E la letteratura? La narrazione? Come la mettiamo? (Pausa d’effetto). I giochi metanarrativi, dove il lettore è chiamato a guardare la messinscena stessa più del contenuto, mostrano ormai la corda. Ci hanno provato in tanti, dal comparto francese (Queneau, Perec, Robbe-Grillet) a italiani illustri (Calvino, Eco, Tabucchi): ma ora rimettersi a lavorare su meccanismi metanarrativi suona già francamente desueto. Probabilmente non sarà un videogioco che darà nuova scossa alla questione, tanto più che anche teatro, cinema ecc. in questi ultimi tempi languiscono in attesa che cessi la bonaccia. Insomma, non si vede all’orizzonte una soluzione videoludica (parola orribile), diciamo di narrativa interattiva, a salvare il salvabile.

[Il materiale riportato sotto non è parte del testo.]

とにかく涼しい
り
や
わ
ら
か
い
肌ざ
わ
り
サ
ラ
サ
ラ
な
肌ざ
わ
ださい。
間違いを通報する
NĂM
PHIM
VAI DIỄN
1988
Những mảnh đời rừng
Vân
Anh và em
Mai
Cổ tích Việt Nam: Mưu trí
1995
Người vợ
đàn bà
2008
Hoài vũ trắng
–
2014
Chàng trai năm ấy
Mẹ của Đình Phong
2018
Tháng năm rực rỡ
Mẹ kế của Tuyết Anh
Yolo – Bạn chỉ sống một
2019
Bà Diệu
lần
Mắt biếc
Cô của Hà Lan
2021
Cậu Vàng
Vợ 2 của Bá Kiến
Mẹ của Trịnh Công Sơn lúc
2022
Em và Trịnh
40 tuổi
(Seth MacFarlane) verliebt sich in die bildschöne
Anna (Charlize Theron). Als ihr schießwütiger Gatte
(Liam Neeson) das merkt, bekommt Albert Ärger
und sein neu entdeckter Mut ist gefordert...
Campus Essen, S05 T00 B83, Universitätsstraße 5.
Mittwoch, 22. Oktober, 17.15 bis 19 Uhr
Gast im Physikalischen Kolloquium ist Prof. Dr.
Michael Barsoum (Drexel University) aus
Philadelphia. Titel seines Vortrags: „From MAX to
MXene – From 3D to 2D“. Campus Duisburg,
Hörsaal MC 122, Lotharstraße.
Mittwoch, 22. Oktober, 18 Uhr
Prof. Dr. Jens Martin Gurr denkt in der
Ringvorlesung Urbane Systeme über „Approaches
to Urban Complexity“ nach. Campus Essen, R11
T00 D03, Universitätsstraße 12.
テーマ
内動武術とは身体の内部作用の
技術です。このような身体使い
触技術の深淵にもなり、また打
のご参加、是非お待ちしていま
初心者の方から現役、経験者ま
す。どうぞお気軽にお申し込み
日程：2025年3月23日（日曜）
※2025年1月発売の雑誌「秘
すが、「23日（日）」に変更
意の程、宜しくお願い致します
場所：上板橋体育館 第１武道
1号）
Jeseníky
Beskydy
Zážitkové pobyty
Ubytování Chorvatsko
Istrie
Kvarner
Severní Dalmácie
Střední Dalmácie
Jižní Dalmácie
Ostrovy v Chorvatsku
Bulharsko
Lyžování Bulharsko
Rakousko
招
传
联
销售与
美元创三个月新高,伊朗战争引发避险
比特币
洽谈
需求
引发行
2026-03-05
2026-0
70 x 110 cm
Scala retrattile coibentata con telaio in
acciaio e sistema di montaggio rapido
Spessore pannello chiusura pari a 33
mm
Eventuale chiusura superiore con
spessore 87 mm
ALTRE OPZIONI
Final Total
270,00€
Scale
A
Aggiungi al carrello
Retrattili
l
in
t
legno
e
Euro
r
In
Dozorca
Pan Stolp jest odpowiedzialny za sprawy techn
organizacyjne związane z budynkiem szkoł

E se fosse il digitale? Dall’intervista sopracitata mi pare di capire che in questo gioco d’imminente nascita l’interattività con il giocatore è utilizzata con lo stesso paradigma che sottende a tutto ciò che riguarda “editoria in digitale” al momento attuale. Ovvero: il digitale è un immenso magazzino, niente più. Manca una riflessione seria, una maturità del mezzo, perfino il tempo e i soldi mancano (e forse mancheranno ancora per un bel po’). Ma dal mio punto di vista soltanto il digitale potrà da un lato ricomporre le parti divise tra pubblico e rappresentazione in narrativa e dall’altro potrà assecondare e cavalcare e forse dominare la mutazione antropologica che stiamo vivendo. Orfani di idee e sogni, di futuro, di aspettazione. Viviamo un tempo incendiario, che brucia alla svelta i suoi figli. Anche la narrazione ha bisogno di essere incendiata, di acquisire sicurezza e autorevolezza in un mondo che svanisce. Il digitale è etereo, è a-spaziale, è fragile e prezioso. Oggi si parla di narrativa ludica, ma domani si potrebbe parlare di narrativa in generale. Immaginate di poter usare un e-book come un’esperienza al cinema. Anzi: sarà come essere un tizio che ai primi del Novecento aveva l’esperienza immane e sublime del generatore di ombre che ispira devozione, ma anziché avere di fronte l’invenzione del cinema si avrà di fronte la cara vecchia narrativa.